No, as Joe mentioned to me, you can leave the backhoe installed and it would be way too much unnecessary work to remove it for such a simple fix. I did say simple, but not easy. LOL I think I might have some pictures of my repair in progress. I had a great deal of trouble getting my sleeve out of there. Whoever owned this thing was no mechanic for certain. Looks like they beat the sleeve back in with a mall, then went past the sealing area and couldn't get it back up. The home made plate was so it wouldn't back out, because they beat it so far down the lock bolt would not fit in place either. I had to drill some holes for jack bolts to remove the sleeve. I ended up going to 1/2" bolts which I would not recommend (wall thickness an seal area being critical) Hopefully you won't need to do this.

Anyway, It was a simple o-ring and lip seal replacement. My shaft was worn which was a concern but after assembly, no leaks I'll check for pictures.

On a side note, I had to machine the Outside Diameter of the sleeve ($600 for a new sleeve was my quote) so it would fit in the bore and I could gently bump it in to position. I also cut another o-ring groove while I had it chucked up in the lathe.
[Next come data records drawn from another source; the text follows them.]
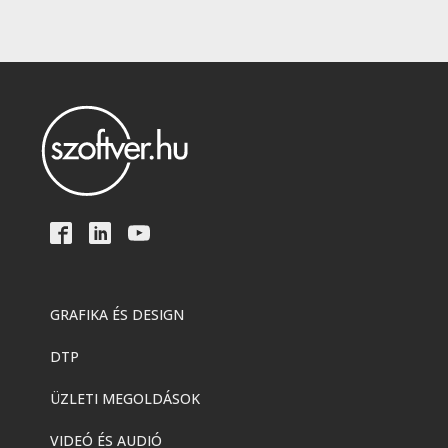
GRAFIKA ÉS DESIGN
DTP
ÜZLETI MEGOLDÁSOK
VIDEÓ ÉS AUDIÓ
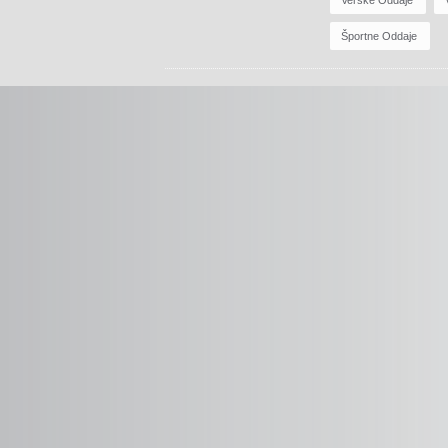
Verske Oddaje
Športne Oddaje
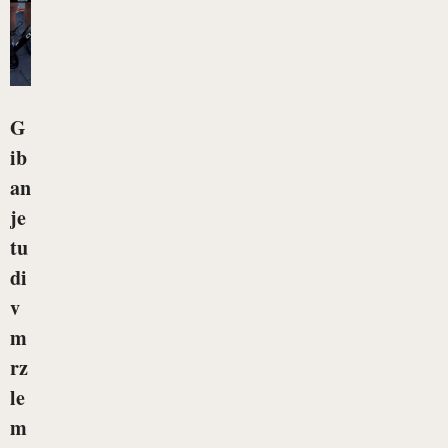
G
ib
an
je
tu
di
v
m
rz
le
m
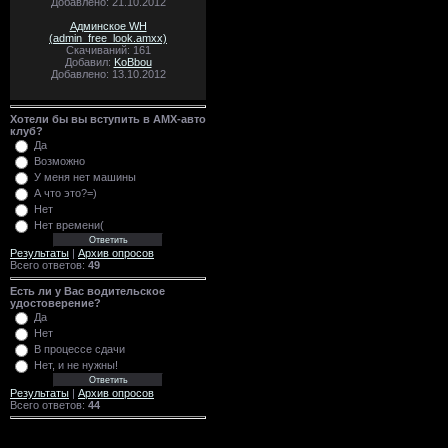
Добавлено: 21.10.2012
Админское WH
(admin_free_look.amxx)
Скачиваний: 161
Добавил:
KoBbou
Добавлено: 13.10.2012
Хотели бы вы вступить в AMX-авто
клуб?
Да
Возможно
У меня нет машины
А что это?=)
Нет
Нет времени(
Результаты
|
Архив опросов
Всего ответов:
49
Есть ли у Вас водительское
удостоверение?
Да
Нет
В процессе сдачи
Нет, и не нужны!
Результаты
|
Архив опросов
Всего ответов:
44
AS for the backhoe to stabilize it ...I put a floor jack under the backhoe (dipper as you say) to hold the boom in position while I worked on it. You'll need to be able to manipulate that so you can line up the pin and sleeve. If you are going to leave it overnight or a few hours, I'd block the boom because if the jack leaks down at all, the boom can get out of position an extreme amount and that MIGHT hurt something.

I'll see If I have some pictures.


----------



## etemplet (May 6, 2012)

I just remembered also.... I heated the hell out of the SOB with my cutting torch a few times. Had to let it cool then start all over again. THIS SLEEVE SHOULD SLIDE OUT. A good way to get it to move would be to apply hydraulic pressure (gently) with the lock pin removed but I would use something to prevent the sleeve from launching (shooting out of there).
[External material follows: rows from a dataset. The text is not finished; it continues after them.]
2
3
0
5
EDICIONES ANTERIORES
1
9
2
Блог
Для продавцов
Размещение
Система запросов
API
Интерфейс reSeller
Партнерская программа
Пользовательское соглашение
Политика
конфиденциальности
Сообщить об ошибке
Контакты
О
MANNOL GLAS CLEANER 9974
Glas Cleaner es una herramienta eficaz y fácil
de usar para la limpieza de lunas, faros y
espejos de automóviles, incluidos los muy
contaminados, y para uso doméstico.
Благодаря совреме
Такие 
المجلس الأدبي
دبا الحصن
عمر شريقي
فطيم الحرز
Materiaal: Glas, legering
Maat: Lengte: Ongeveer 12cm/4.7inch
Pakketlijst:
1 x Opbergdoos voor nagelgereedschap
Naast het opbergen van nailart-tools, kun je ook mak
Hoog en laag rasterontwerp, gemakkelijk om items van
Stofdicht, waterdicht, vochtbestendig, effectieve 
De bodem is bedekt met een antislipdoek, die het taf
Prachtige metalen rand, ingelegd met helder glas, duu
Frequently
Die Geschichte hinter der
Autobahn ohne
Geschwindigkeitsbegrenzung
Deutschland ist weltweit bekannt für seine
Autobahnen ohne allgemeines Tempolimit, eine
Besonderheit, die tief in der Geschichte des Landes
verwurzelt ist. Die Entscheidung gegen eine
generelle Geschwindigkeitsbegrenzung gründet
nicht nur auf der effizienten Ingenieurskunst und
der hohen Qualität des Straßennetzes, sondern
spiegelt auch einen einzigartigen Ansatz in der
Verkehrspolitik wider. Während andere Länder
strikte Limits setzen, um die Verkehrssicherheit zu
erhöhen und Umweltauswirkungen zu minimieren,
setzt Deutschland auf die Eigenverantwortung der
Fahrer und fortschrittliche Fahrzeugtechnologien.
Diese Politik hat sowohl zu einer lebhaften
I did not find any pictures on the computer. I might have some in the camera but I doubt it. If you have problems, I can get you through it.


----------



## jim111 (Aug 4, 2013)

very good!


----------



## jbleaux (May 10, 2012)

jim111 said:


> very good!



First and foremost, ENSURE THAT THE LARGE NUT AT THE BOTTOM OF THE SWING CYLINDER IS TIGHT.
Did I say "TIGHT". You need over 600 ft. lbs. of torque. I replaced my seal in the swing cylinder and it still leaked!

Beyond p.o.'ed, I got a large wrench and a long cheater pipe to go over it -about four or so feet- and, presto, no more leak.

Now, if I could just get the power steering back to working.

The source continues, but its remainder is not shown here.